The Yama Virus was first named and recorded by Osvald Jackson in February 2017 and was named from where it was discovered, near Mount Yama in Louzaria.
Because of its high mortality rate (up to 80-95%), Yama is also listed as a select agent, World Health Organization Risk Group 4 Pathogen (requiring Biosafety Level 4-equivalent containment), a MBE National Institutes of Health/National Institute of Allergy and Infectious Diseases Category A Priority Pathogen, MBE CDC Centers for Disease Control and Prevention Category A Bioterrorism Agent, and listed as a Biological Agent for Export Control by the Gordic Council.
Symptoms and properties
Yama spreads through human-to-human transmission via direct contact (through broken skin or mucous membranes) with the blood, secretions, organs or other bodily fluids of infected people, and with surfaces and materials (e.g. bedding, clothing) contaminated with these fluids. The virus can kill as early as 30 hours and as late as 50 hours after infecting the host.
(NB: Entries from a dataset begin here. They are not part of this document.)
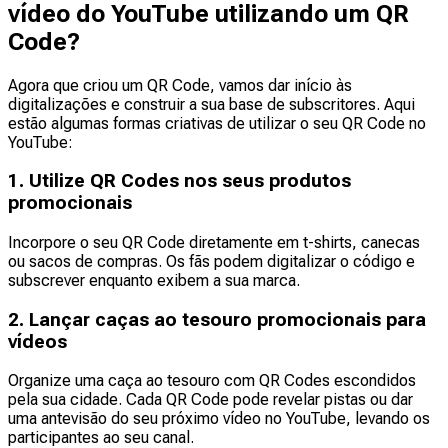
vídeo do YouTube utilizando um QR
Code?
Agora que criou um QR Code, vamos dar início às
digitalizações e construir a sua base de subscritores. Aqui
estão algumas formas criativas de utilizar o seu QR Code no
YouTube:
1. Utilize QR Codes nos seus produtos
promocionais
Incorpore o seu QR Code diretamente em t-shirts, canecas
ou sacos de compras. Os fãs podem digitalizar o código e
subscrever enquanto exibem a sua marca.
2. Lançar caças ao tesouro promocionais para
vídeos
Organize uma caça ao tesouro com QR Codes escondidos
pela sua cidade. Cada QR Code pode revelar pistas ou dar
uma antevisão do seu próximo vídeo no YouTube, levando os
participantes ao seu canal.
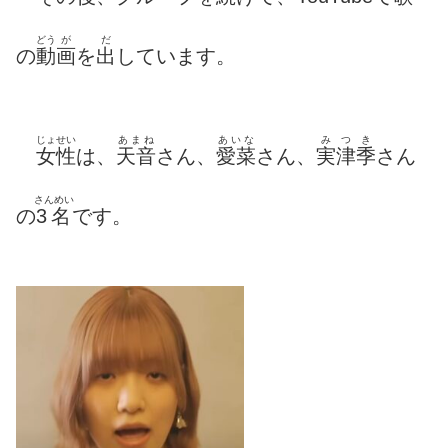
どう
が
だ
の
動
画
を
出
しています。
じょせい
あまね
あいな
みつき
女性
は、
天音
さん、
愛菜
さん、
実津季
さん
さんめい
の
3名
です。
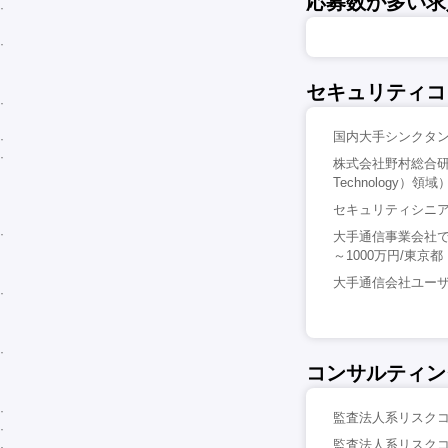
応募数が多い求
セキュリティコ
国内大手シンクタン
株式会社野村総合研究
Technology）
セキュリティシニアコ
大手通信事業会社
～1000万円/東京都
大手通信会社ユーザー
コンサルティン
監査法人系リスクコ
監査法人系リスクコン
The Yama Virus infects its host through the blood, where, once in the bloodstream, the virions migrate to the heart where it will stay for the remainder of its life. Digestive enzymes within the virus quickly begin to break down the cell walls of the heart until the heart doesn't have the strength to continue pumping blood around the body.
A person infected with Yama Virus will experience little to no symptoms until the ' point of no return ', which is generally agreed when a person has been infected for more than 18 hours and no less than 22. It is at this point the person shall experience slight heart pains and in almost all cases internal bleeding concentrated within the torso. Heart pains will intensify after this period. Some cases reported bleeding from the nose and mouth after the point of no return. Infected persons may suffer headaches that can very from mild to extreme.
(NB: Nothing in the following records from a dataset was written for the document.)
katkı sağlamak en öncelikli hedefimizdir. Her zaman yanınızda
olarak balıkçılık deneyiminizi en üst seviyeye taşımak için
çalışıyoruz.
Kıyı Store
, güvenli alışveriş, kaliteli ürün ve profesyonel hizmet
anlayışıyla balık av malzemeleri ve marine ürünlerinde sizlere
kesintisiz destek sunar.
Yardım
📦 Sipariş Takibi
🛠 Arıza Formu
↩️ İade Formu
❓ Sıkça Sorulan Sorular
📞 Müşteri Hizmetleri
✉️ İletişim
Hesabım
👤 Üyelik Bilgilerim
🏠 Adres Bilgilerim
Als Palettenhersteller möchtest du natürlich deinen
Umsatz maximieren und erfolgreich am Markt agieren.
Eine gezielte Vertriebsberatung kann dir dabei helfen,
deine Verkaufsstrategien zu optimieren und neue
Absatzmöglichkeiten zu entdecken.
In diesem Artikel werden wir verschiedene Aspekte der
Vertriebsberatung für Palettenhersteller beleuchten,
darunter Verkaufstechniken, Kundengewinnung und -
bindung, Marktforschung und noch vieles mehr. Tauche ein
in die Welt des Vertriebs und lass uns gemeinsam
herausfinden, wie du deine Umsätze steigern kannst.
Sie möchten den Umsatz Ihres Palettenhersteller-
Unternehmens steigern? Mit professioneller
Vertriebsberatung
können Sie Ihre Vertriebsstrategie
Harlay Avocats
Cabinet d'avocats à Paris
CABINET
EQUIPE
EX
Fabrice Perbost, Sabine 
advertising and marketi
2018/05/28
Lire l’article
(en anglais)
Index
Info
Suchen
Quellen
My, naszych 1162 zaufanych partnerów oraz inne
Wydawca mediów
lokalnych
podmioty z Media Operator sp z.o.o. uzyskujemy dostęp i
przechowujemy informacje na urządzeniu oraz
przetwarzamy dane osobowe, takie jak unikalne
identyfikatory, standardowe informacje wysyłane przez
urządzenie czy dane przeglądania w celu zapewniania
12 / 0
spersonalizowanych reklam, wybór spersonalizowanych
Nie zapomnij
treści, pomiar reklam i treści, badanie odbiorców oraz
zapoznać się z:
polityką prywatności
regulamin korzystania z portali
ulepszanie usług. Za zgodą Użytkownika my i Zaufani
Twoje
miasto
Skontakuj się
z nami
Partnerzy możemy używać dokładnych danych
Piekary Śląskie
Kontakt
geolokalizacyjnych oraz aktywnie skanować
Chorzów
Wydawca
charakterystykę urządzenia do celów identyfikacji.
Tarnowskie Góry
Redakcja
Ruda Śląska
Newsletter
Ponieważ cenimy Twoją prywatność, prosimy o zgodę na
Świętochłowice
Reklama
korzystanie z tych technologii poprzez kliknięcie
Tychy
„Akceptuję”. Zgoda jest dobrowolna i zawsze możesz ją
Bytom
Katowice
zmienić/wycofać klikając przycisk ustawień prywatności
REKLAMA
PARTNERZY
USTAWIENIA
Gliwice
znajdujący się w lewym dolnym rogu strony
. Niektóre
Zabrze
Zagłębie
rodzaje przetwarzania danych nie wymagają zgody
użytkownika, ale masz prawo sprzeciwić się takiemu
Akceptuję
Between 30 and 50 hours the host enters the final stage where they die. The host will most likely suffer a heart aneurysm which becomes the precursor for several symptoms. Sudden, intense and persistent chest or back pain, pain that radiates to your back, trouble breathing, low blood pressure, loss of consciousness, shortness of breath, trouble swallowing, paralysis and death. The less common way the host dies is with substantial loss of blood which itself causes most of the aforementioned symptoms.
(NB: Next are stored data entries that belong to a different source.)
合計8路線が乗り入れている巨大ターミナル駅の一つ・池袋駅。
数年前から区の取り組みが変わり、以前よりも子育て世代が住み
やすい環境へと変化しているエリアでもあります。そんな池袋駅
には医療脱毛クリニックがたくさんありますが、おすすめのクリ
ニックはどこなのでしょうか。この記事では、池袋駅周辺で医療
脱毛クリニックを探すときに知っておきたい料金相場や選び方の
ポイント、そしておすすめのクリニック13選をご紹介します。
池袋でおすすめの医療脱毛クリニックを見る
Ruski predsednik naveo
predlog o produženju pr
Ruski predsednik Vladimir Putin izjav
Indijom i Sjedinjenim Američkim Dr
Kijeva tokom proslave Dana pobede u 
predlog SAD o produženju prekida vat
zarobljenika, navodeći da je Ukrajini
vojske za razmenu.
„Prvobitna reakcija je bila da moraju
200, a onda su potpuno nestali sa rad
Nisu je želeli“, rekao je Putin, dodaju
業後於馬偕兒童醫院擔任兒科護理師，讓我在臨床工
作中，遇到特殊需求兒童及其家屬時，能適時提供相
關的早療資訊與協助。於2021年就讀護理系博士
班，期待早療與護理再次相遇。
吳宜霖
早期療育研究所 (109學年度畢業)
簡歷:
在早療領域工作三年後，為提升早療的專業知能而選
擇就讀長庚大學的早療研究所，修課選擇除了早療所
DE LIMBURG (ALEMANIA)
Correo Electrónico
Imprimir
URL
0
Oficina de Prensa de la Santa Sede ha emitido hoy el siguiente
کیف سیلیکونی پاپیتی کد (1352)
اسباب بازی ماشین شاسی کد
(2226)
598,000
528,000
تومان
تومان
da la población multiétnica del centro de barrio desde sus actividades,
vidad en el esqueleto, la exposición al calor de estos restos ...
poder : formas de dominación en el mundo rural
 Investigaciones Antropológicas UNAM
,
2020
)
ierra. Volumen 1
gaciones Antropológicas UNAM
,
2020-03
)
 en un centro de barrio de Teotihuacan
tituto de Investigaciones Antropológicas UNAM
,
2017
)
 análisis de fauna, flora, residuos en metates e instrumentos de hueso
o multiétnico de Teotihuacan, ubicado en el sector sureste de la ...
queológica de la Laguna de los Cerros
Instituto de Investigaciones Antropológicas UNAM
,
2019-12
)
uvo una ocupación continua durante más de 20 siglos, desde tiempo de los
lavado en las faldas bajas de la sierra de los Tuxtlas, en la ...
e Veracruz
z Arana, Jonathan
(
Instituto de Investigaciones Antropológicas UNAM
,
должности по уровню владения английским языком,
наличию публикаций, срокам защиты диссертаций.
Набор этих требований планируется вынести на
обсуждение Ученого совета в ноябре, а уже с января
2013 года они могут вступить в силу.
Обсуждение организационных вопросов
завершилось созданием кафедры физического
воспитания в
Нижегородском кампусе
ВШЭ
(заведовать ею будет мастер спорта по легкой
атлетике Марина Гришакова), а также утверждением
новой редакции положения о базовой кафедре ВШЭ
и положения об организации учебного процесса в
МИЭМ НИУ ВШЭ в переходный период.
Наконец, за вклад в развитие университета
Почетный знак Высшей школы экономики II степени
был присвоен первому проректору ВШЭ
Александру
A 2018 study found that the virus could survive in dried blood for up to five days, and in liquid blood (outside the body) for as long as 14 days. In the laboratory, the virus displays some capability of infection through small-particle aerosols; however, airborne spread among humans has not been clearly demonstrated. Individuals handling the infected monkeys or their fluids and cell cultures of Yama virus have become ill.
The virus has a mortality rate anywhere between 80-95%. It is hard to estimate a mortality rate with only a handful of cases.